* About this task:
After finding the line that contains "liberdade em um cenário de" in the material below, print that line and all subsequent lines exactly, up to and including the last.

Start of Block

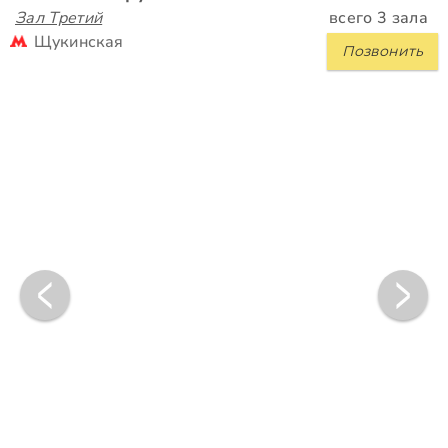
Зал Третий
всего 3 зала
Щукинская
Позвонить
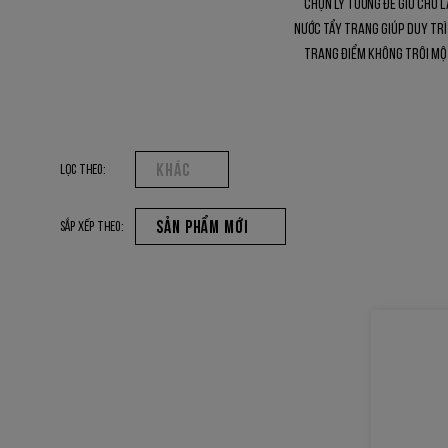
chọn lý tưởng để giữ cho 
nước tẩy trang giúp duy trì
trang điểm không trôi một
KHÁC
Lọc Theo:
SẢN PHẨM MỚI
Sắp xếp theo:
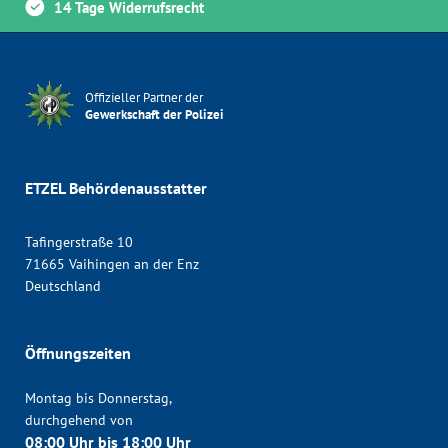
14 Tage Widerrufsrecht
Offizieller Partner der
Gewerkschaft der Polizei
ETZEL Behördenausstatter
Tafingerstraße 10
71665 Vaihingen an der Enz
Deutschland
Öffnungszeiten
Montag bis Donnerstag,
durchgehend von
08:00 Uhr bis 18:00 Uhr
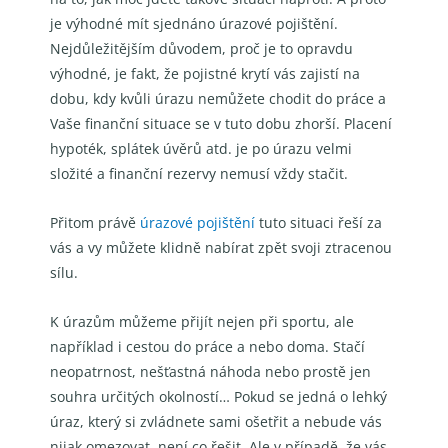
je výhodné mít sjednáno úrazové pojištění.
Nejdůležitějším důvodem, proč je to opravdu
výhodné, je fakt, že pojistné krytí vás zajistí na
dobu, kdy kvůli úrazu nemůžete chodit do práce a
Vaše finanční situace se v tuto dobu zhorší. Placení
hypoték, splátek úvěrů atd. je po úrazu velmi
složité a finanční rezervy nemusí vždy stačit.
Přitom právě
úrazové pojištění
tuto situaci řeší za
vás a vy můžete klidně nabírat zpět svoji ztracenou
sílu.
K úrazům můžeme přijít nejen při sportu, ale
například i cestou do práce a nebo doma. Stačí
neopatrnost, nešťastná náhoda nebo prostě jen
souhra určitých okolností… Pokud se jedná o lehký
úraz, který si zvládnete sami ošetřit a nebude vás
nijak omezovat, není co řešit. Ale v případě, že vás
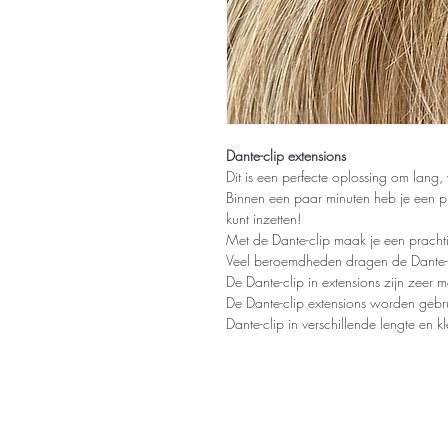
Dante-clip extensions
Dit is een perfecte oplossing om lang, 
Binnen een paar minuten heb je een pr
kunt inzetten!
Met de Dante-clip maak je een pracht
Veel beroemdheden dragen de Dante-cl
De Dante-clip in extensions zijn zeer ma
De Dante-clip extensions worden gebru
Dante-clip in verschillende lengte en k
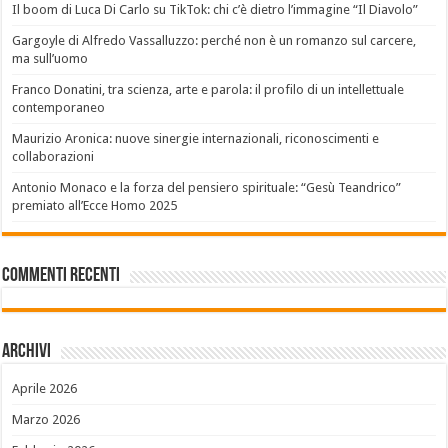
Il boom di Luca Di Carlo su TikTok: chi c’è dietro l’immagine “Il Diavolo”
Gargoyle di Alfredo Vassalluzzo: perché non è un romanzo sul carcere,
ma sull’uomo
Franco Donatini, tra scienza, arte e parola: il profilo di un intellettuale
contemporaneo
Maurizio Aronica: nuove sinergie internazionali, riconoscimenti e
collaborazioni
Antonio Monaco e la forza del pensiero spirituale: “Gesù Teandrico”
premiato all’Ecce Homo 2025
Commenti recenti
Archivi
Aprile 2026
Marzo 2026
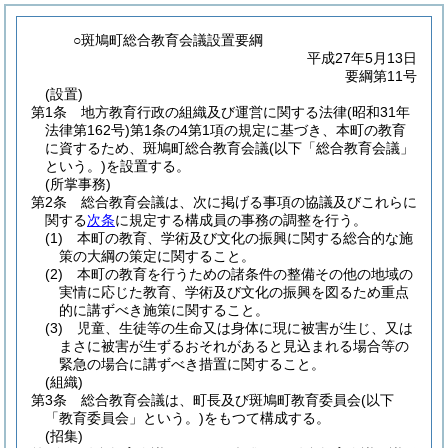
○斑鳩町総合教育会議設置要綱
平成27年5月13日
要綱第11号
(設置)
第1条
地方教育行政の組織及び運営に関する法律
(昭和31年
法律第162号)
第1条の4第1項の規定に基づき、本町の教育
に資するため、斑鳩町総合教育会議
(以下「総合教育会議」
という。)
を設置する。
(所掌事務)
第2条
総合教育会議は、次に掲げる事項の協議及びこれらに
関する
次条
に規定する構成員の事務の調整を行う。
(1)
本町の教育、学術及び文化の振興に関する総合的な施
策の大綱の策定に関すること。
(2)
本町の教育を行うための諸条件の整備その他の地域の
実情に応じた教育、学術及び文化の振興を図るため重点
的に講ずべき施策に関すること。
(3)
児童、生徒等の生命又は身体に現に被害が生じ、又は
まさに被害が生ずるおそれがあると見込まれる場合等の
緊急の場合に講ずべき措置に関すること。
(組織)
第3条
総合教育会議は、町長及び斑鳩町教育委員会
(以下
「教育委員会」という。)
をもつて構成する。
(招集)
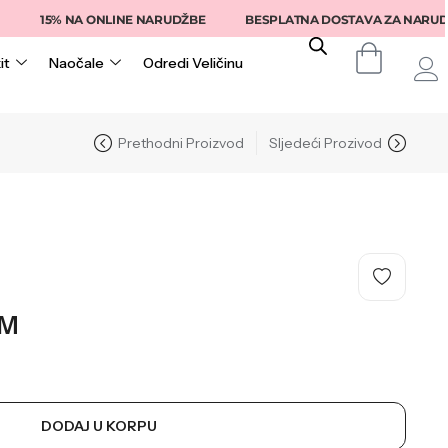
15% NA ONLINE NARUDŽBE
BESPLATNA DOSTAVA ZA NARUDŽBE I
it
Naočale
Odredi Veličinu
Prethodni Proizvod
Sljedeći Prozivod
M
DODAJ U KORPU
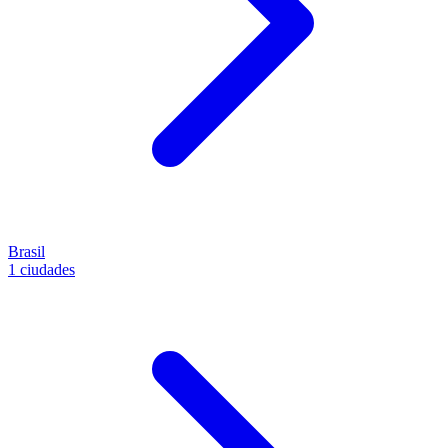
Brasil
1 ciudades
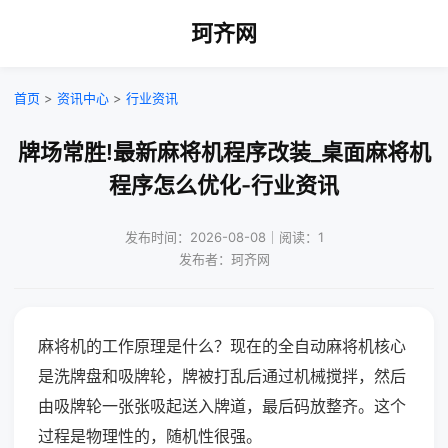
珂齐网
首页
>
资讯中心
>
行业资讯
牌场常胜!最新麻将机程序改装_桌面麻将机
程序怎么优化-行业资讯
发布时间：2026-08-08｜阅读：1
发布者：珂齐网
麻将机的工作原理是什么？现在的全自动麻将机核心
是洗牌盘和吸牌轮，牌被打乱后通过机械搅拌，然后
由吸牌轮一张张吸起送入牌道，最后码放整齐。这个
过程是物理性的，随机性很强。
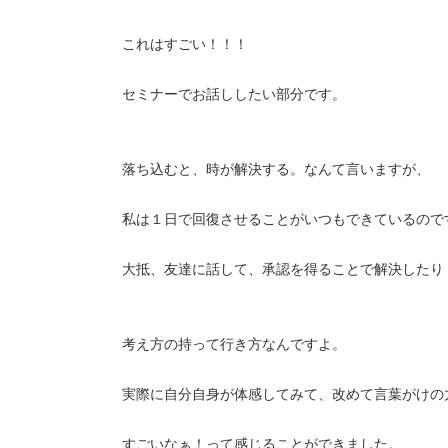
これはすごい！！！
セミナーでお話ししたい部分です。
落ち込むと、時が解決する。なんて言いますが、
私は１日で回復させることがいつもできているので
大抵、友達に話して、承認を得ることで解決したり
考え方の持って行き方なんですよ。
実際に自分自身が体感してみて、改めて言葉がけの
すごいなぁ！って感じることができました。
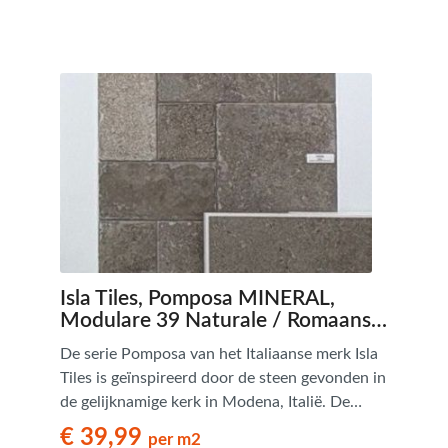
Isla Tiles, Pomposa MINERAL,
Modulare 39 Naturale / Romaans
Verband, natuursteenlook tegels -
De serie Pomposa van het Italiaanse merk Isla
€ 39,99 per m2
Tiles is geïnspireerd door de steen gevonden in
de gelijknamige kerk in Modena, Italië. De
Pomposa collectie combineert heden en
€ 39,99
per m2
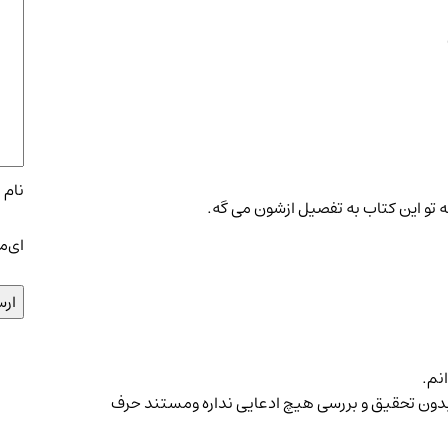
نام
*
ه تو این کتاب به تفصیل ازشون می گه.
ای‌م
نم.
که بدون تحقیق و بررسی هیچ ادعایی نداره ومستند حرف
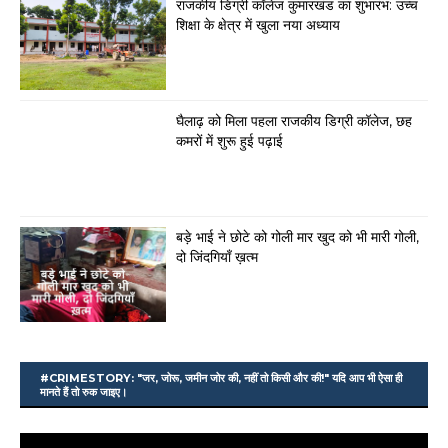
राजकीय डिग्री कॉलेज कुमारखंड का शुभारंभ: उच्च
शिक्षा के क्षेत्र में खुला नया अध्याय
घैलाढ़ को मिला पहला राजकीय डिग्री कॉलेज, छह
कमरों में शुरू हुई पढ़ाई
बड़े भाई ने छोटे को गोली मार खुद को भी मारी गोली,
दो जिंदगियाँ ख़त्म
#CRIMESTORY: "जर, जोरू, जमीन जोर की, नहीं तो किसी और की!" यदि आप भी ऐसा ही
मानते हैं तो रुक जाइए।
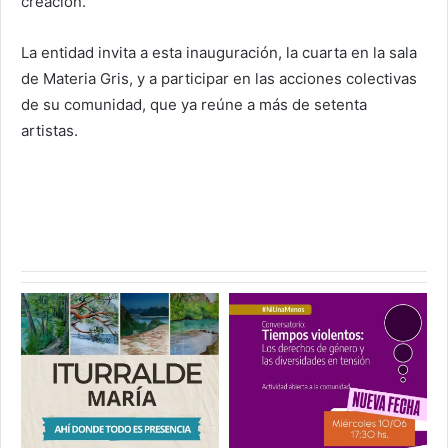
creación.
La entidad invita a esta inauguración, la cuarta en la sala
de Materia Gris, y a participar en las acciones colectivas
de su comunidad, que ya reúne a más de setenta
artistas.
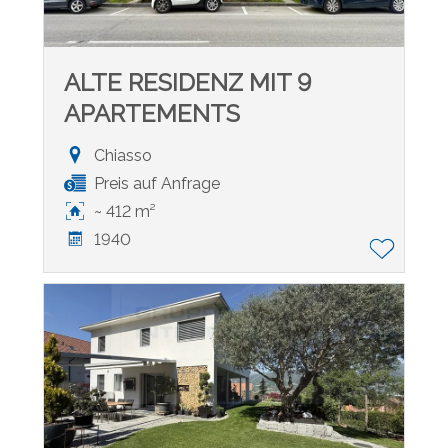
ALTE RESIDENZ MIT 9
APARTEMENTS
Chiasso
Preis auf Anfrage
~ 412 m²
1940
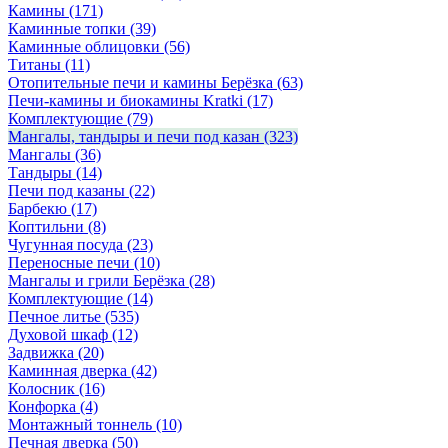
Камины
(171)
Каминные топки
(39)
Каминные облицовки
(56)
Титаны
(11)
Отопительные печи и камины Берёзка
(63)
Печи-камины и биокамины Kratki
(17)
Комплектующие
(79)
Мангалы, тандыры и печи под казан
(323)
Мангалы
(36)
Тандыры
(14)
Печи под казаны
(22)
Барбекю
(17)
Коптильни
(8)
Чугунная посуда
(23)
Переносные печи
(10)
Мангалы и грили Берёзка
(28)
Комплектующие
(14)
Печное литье
(535)
Духовой шкаф
(12)
Задвижка
(20)
Каминная дверка
(42)
Колосник
(16)
Конфорка
(4)
Монтажный тоннель
(10)
Печная дверка
(50)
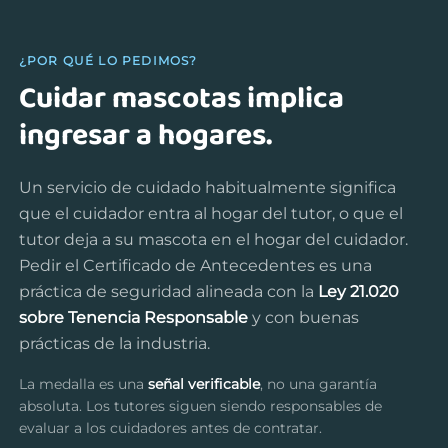
¿POR QUÉ LO PEDIMOS?
Cuidar mascotas implica
ingresar a hogares.
Un servicio de cuidado habitualmente significa
que el cuidador entra al hogar del tutor, o que el
tutor deja a su mascota en el hogar del cuidador.
Pedir el Certificado de Antecedentes es una
práctica de seguridad alineada con la
Ley 21.020
sobre Tenencia Responsable
y con buenas
prácticas de la industria.
La medalla es una
señal verificable
, no una garantía
absoluta. Los tutores siguen siendo responsables de
evaluar a los cuidadores antes de contratar.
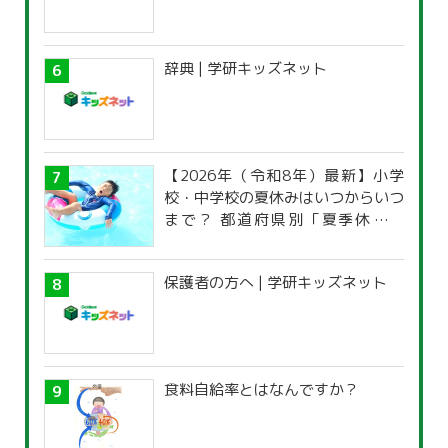
辞典 | 学研キッズネット
【2026年（令和8年）最新】小学
校・中学校の夏休みはいつからいつ
まで？ 都道府県別「夏季休暇一
覧」
保護者の方へ | 学研キッズネット
食料自給率とはなんですか？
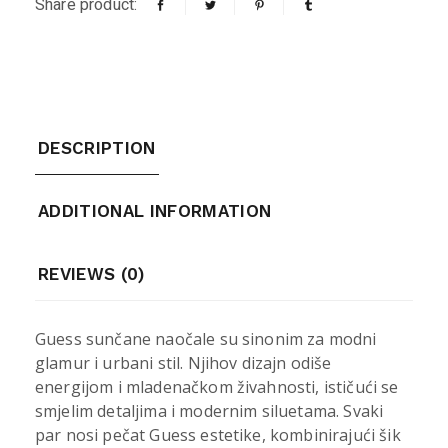
Share product:
DESCRIPTION
ADDITIONAL INFORMATION
REVIEWS (0)
Guess sunčane naočale su sinonim za modni
glamur i urbani stil. Njihov dizajn odiše
energijom i mladenačkom živahnosti, ističući se
smjelim detaljima i modernim siluetama. Svaki
par nosi pečat Guess estetike, kombinirajući šik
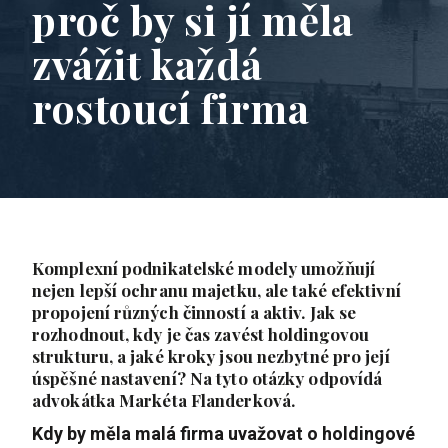
proč by si jí měla
zvážit každá
rostoucí firma
Komplexní podnikatelské modely umožňují
nejen lepší ochranu majetku, ale také efektivní
propojení různých činností a aktiv. Jak se
rozhodnout, kdy je čas zavést holdingovou
strukturu, a jaké kroky jsou nezbytné pro její
úspěšné nastavení? Na tyto otázky odpovídá
advokátka Markéta Flanderková.
Kdy by měla malá firma uvažovat o holdingové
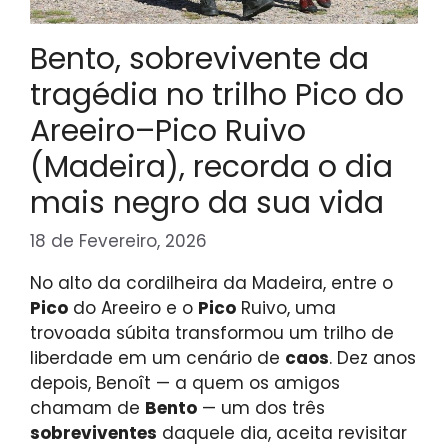
Bento, sobrevivente da
tragédia no trilho Pico do
Areeiro–Pico Ruivo
(Madeira), recorda o dia
mais negro da sua vida
18 de Fevereiro, 2026
No alto da cordilheira da Madeira, entre o
Pico
do Areeiro e o
Pico
Ruivo, uma
trovoada súbita transformou um trilho de
liberdade em um cenário de
caos
. Dez anos
depois, Benoît — a quem os amigos
chamam de
Bento
— um dos três
sobreviventes
daquele dia, aceita revisitar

End of Block

* Result of this exercise:
liberdade em um cenário de
caos
. Dez anos
depois, Benoît — a quem os amigos
chamam de
Bento
— um dos três
sobreviventes
daquele dia, aceita revisitar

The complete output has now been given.